2.1.1.2 Risk tolerance is expressed at least partly quantitatively as a combination of scenarios (qualitative) and probabilities (quantitative) for all risks (33%) 0%

The risk tolerance, implicit or otherwise, is not expressed fully or partly quantitatively. To improve, the risk tolerance should be expressed fully quantitatively or as a combination of scenarios with probabilities.

Quotes:

No relevant quotes found.

2.1.1.3 Risk tolerance is expressed fully quantitatively as a product of severity (quantitative) and probability (quantitative) for all risks (33%) 0%

No mention of quantitative risk tolerance.

Quotes:

No relevant quotes found.

2.1.2 Process to define the tolerance (20%) 0%

2.1.2.1 AI developers engage in public consultations or seek guidance from regulators where available (50%) 0%

Whilst they mention external input in the framework overall, it is important for the risk tolerance to specifically be developed with input from the public or regulators.

Quotes:

“We extend our sincere gratitude to the many external groups that provided invaluable guidance on the development and refinement of our Responsible Scaling Policy.”
“This policy is designed in the spirit of the Responsible Scaling Policy (RSP) framework introduced by the non-profit AI safety organization METR, as well as emerging government policy proposals in the UK, EU, and US.”

2.1.2.2 Any significant deviations from risk tolerance norms established in other industries is justified and documented (e.g., cost-benefit analyses) (50%) 0%

No justification process: No evidence of considering whether their approach aligns with or deviates from established norms.

Quotes:

No relevant quotes found.

2.2 Operationalizing Risk Tolerance (65%) 29%

2.2.1 Key Risk Indicators (KRI) (30%) 33%

2.2.1.1 KRI thresholds are at least qualitatively defined for all risks (45%) 50%

For each risk domain, two qualitative KRIs are defined. They could be grounded in risk modelling, but this is hard to tell given risk models are not clear. To improve, Anthropic could more precisely define these KRIs to reduce further the ambiguity when deciding upon specific thresholds on evaluation results. To improve, KRIs should map directly to evaluation tests performed. Further, KRI thresholds should be more granular for different attack pathways – for instance, “ability to significantly help individuals or groups with basic technical backgrounds (e.g., undergraduate STEM degrees) create/obtain and deploy CBRN weapons” is quite broad, as CBRN covers four different weapon types.

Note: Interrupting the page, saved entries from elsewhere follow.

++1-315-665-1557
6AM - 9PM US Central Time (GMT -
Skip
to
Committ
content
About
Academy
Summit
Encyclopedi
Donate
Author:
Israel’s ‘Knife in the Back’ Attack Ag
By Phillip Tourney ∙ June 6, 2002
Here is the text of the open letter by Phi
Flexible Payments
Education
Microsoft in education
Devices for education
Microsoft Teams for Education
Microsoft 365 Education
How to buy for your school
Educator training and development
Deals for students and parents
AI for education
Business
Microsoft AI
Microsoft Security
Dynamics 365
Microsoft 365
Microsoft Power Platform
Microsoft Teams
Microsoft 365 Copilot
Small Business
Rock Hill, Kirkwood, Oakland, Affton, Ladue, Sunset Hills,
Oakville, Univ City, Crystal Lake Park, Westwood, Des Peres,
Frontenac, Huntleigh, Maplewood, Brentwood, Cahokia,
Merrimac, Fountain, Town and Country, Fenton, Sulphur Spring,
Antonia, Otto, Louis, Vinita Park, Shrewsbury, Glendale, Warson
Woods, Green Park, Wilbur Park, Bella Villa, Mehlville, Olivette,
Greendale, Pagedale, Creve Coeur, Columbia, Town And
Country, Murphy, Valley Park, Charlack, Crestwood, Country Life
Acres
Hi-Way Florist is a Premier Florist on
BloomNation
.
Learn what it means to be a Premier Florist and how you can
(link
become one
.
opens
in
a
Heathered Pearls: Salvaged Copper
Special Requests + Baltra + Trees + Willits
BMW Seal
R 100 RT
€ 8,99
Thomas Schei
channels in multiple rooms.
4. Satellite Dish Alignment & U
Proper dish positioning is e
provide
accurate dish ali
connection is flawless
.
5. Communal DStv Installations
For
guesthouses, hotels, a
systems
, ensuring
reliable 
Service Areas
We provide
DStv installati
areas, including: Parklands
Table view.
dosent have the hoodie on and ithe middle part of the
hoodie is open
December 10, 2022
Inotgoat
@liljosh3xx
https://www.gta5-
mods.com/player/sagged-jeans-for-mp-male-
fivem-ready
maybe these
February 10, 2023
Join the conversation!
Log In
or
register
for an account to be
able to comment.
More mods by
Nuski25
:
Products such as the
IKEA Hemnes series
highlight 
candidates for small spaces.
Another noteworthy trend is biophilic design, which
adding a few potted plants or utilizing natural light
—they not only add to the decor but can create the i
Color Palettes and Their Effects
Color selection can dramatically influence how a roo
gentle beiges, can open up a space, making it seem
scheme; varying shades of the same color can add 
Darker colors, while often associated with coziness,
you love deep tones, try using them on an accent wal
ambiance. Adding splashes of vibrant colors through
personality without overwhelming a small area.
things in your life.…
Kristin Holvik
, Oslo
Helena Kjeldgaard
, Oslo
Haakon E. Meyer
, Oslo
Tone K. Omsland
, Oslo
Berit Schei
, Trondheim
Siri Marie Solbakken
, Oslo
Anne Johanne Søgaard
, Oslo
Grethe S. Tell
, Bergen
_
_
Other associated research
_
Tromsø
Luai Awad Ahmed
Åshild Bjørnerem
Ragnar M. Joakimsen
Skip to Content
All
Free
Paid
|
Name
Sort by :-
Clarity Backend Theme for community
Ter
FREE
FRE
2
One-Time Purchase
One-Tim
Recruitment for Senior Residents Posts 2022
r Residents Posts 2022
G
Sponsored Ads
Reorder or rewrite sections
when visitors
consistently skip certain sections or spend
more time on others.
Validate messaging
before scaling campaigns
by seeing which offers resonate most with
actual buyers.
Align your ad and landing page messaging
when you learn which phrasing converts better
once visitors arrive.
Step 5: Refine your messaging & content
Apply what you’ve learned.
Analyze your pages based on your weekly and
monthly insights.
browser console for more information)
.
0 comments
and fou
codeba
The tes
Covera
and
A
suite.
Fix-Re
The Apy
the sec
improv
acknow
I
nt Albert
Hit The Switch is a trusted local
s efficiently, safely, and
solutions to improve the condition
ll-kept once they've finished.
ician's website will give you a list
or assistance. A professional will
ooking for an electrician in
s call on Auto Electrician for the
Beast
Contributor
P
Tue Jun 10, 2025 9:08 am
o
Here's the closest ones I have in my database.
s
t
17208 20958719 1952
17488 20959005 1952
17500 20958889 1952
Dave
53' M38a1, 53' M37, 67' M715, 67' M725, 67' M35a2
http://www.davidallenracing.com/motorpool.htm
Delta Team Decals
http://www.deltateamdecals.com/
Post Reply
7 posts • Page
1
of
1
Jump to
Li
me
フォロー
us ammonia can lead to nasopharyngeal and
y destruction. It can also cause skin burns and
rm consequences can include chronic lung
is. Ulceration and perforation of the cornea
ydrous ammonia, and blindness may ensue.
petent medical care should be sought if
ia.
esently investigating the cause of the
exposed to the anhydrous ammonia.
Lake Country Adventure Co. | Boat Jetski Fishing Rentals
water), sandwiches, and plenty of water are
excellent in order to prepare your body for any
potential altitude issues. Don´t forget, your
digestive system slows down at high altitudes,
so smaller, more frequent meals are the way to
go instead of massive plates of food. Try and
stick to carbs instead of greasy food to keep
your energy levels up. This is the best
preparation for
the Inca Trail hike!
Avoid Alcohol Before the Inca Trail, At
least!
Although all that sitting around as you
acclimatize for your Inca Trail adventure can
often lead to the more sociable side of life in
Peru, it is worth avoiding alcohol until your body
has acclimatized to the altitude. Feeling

It would significantly improve their KRI thresholds if they provided reasoning via risk modelling. For instance, they note that “We will consider it sufficient to rule out the possibility that a model has surpassed the two Autonomous AI R&D Capability Thresholds by considering an earlier (i.e., less capable) checkpoint: the ability to autonomously perform a wide range of 2-8 hour software engineering tasks.” However, justification could be given for why 2-8 hour software engineering tasks is an appropriate checkpoint.

Quotes:

“A Capability Threshold is a prespecified level of AI capability that, if reached, signals (1) a meaningful increase in the level of risk if the model remains under the existing set of safeguards (2) a corresponding need to upgrade the safeguards to a higher ASL Standard.”
“Chemical, Biological, Radiological, and Nuclear (CBRN) weapons. The ability to significantly help individuals or groups with basic technical backgrounds (e.g., undergraduate STEM degrees) create/obtain and deploy CBRN weapons.”
“Autonomous AI Research and Development (AI R&D): The ability to fully automate the work of an entry-level, remote-only Researcher at Anthropic.”
“Cyber Operations: The ability to significantly enhance or automate sophisticated destructive cyber attacks.”

2.2.1.2 KRI thresholds are quantitatively defined for all risks (45%) 25%

AI R&D-5 is quite precisely defined in quantitative terms of what constitutes a “dramatic acceleration in the rate of effective scaling” but they do not indicate how they will measure this. KRIs should map to the actual evaluation tests performed. Further, the other capability thresholds do not have quantitative thresholds.

Quotes:

“AI R&D-4: The ability to fully automate the work of an entry-level, remote-only Researcher at
Anthropic.

AI R&D-5: The ability to cause dramatic acceleration in the rate of effective scaling. Specifically, this would be the case if we observed or projected an increase in the effective training compute of the world’s most capable model that, over the course of a year, was equivalent to two years of the average rate of progress during the period of early 2018 to early 2024. We roughly estimate that the 2018-2024 average scaleup was around 35x per year, so this would imply an actual or projected one-year scaleup of 35^2 = ~1000x.” (p. 16)

“CBRN-3: The ability to significantly assist individuals or groups with basic STEM backgrounds in obtaining, producing, or deploying CBRN weapons. We assess this by comparing what potential attackers could achieve with full model access versus 2023-level online resources, assuming they have funding and up to one year of time to invest, but no initial specialized expertise.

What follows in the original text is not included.